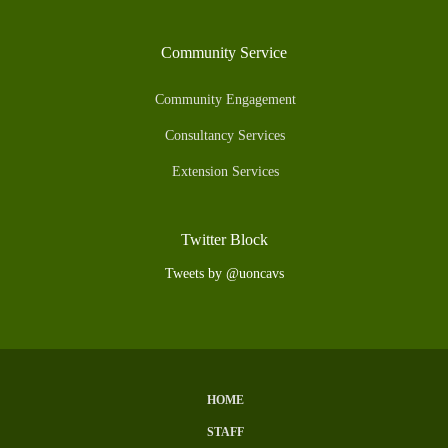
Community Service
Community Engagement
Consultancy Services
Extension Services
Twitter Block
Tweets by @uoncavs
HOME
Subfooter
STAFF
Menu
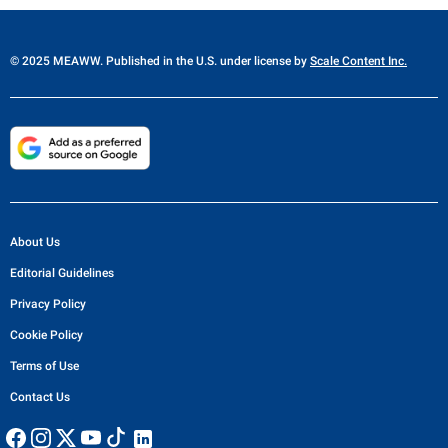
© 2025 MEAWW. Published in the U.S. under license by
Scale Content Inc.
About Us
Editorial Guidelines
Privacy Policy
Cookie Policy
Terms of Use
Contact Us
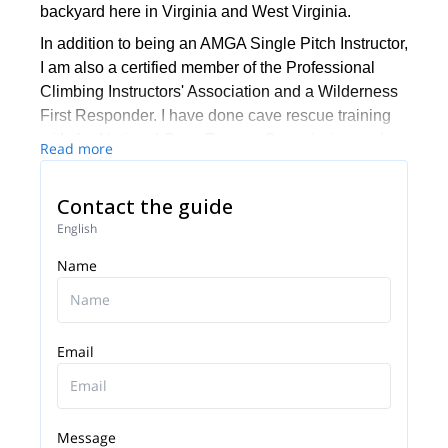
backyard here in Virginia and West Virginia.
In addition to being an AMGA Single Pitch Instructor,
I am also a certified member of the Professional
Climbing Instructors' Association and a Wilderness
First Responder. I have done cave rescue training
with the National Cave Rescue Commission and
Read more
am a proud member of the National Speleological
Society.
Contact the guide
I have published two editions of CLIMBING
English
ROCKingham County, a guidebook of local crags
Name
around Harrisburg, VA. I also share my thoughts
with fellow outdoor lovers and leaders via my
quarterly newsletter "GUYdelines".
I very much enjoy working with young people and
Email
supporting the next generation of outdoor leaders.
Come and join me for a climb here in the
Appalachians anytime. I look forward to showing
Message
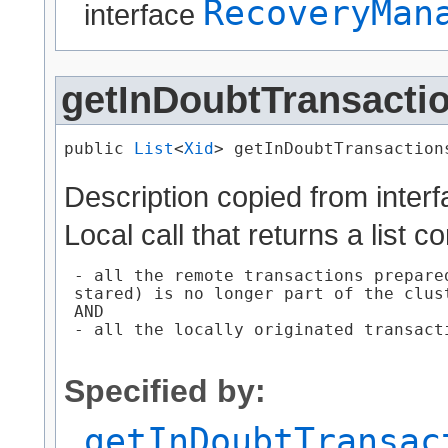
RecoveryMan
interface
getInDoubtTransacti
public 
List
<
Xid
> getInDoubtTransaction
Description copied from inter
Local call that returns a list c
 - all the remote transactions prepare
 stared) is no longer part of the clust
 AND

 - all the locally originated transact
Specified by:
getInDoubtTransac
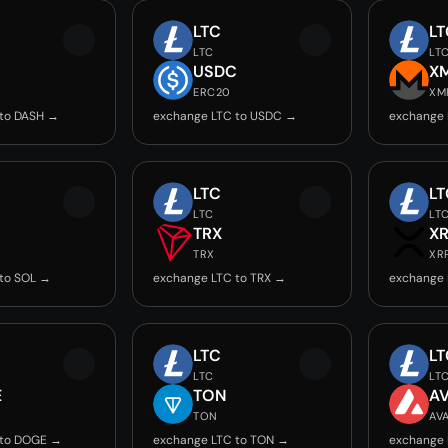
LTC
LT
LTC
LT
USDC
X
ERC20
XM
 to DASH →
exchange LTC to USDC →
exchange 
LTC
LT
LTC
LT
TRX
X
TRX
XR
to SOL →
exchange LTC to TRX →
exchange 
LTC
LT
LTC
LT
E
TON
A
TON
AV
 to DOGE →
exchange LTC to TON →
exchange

* * *

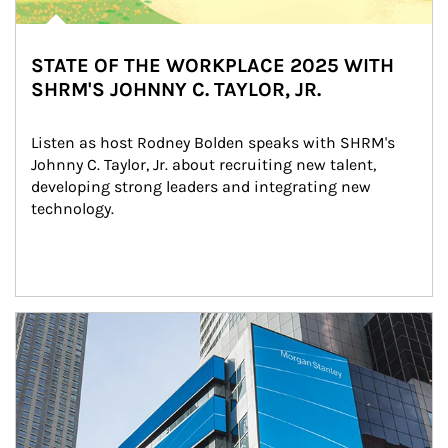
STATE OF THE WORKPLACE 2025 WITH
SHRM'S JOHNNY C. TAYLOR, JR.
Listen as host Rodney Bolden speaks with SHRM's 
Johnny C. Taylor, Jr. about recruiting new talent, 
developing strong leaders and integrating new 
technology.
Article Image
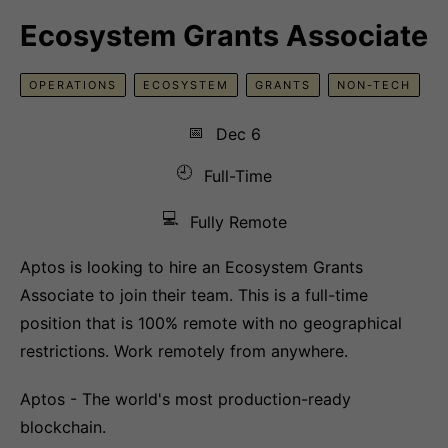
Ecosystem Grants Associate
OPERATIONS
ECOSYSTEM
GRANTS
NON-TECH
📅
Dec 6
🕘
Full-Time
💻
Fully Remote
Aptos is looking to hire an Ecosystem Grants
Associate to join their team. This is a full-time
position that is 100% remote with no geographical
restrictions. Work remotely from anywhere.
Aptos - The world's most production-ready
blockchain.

PROBLEM DESCRIPTION
Your copy should hold the lines from the one with "technology." up to and including the one with "blockchain.", exactly as in the data above, and no pictures.

TASK ANSWER
technology.
Article Image
Ecosystem Grants Associate
OPERATIONS
ECOSYSTEM
GRANTS
NON-TECH
📅
Dec 6
🕘
Full-Time
💻
Fully Remote
Aptos is looking to hire an Ecosystem Grants
Associate to join their team. This is a full-time
position that is 100% remote with no geographical
restrictions. Work remotely from anywhere.
Aptos - The world's most production-ready
blockchain.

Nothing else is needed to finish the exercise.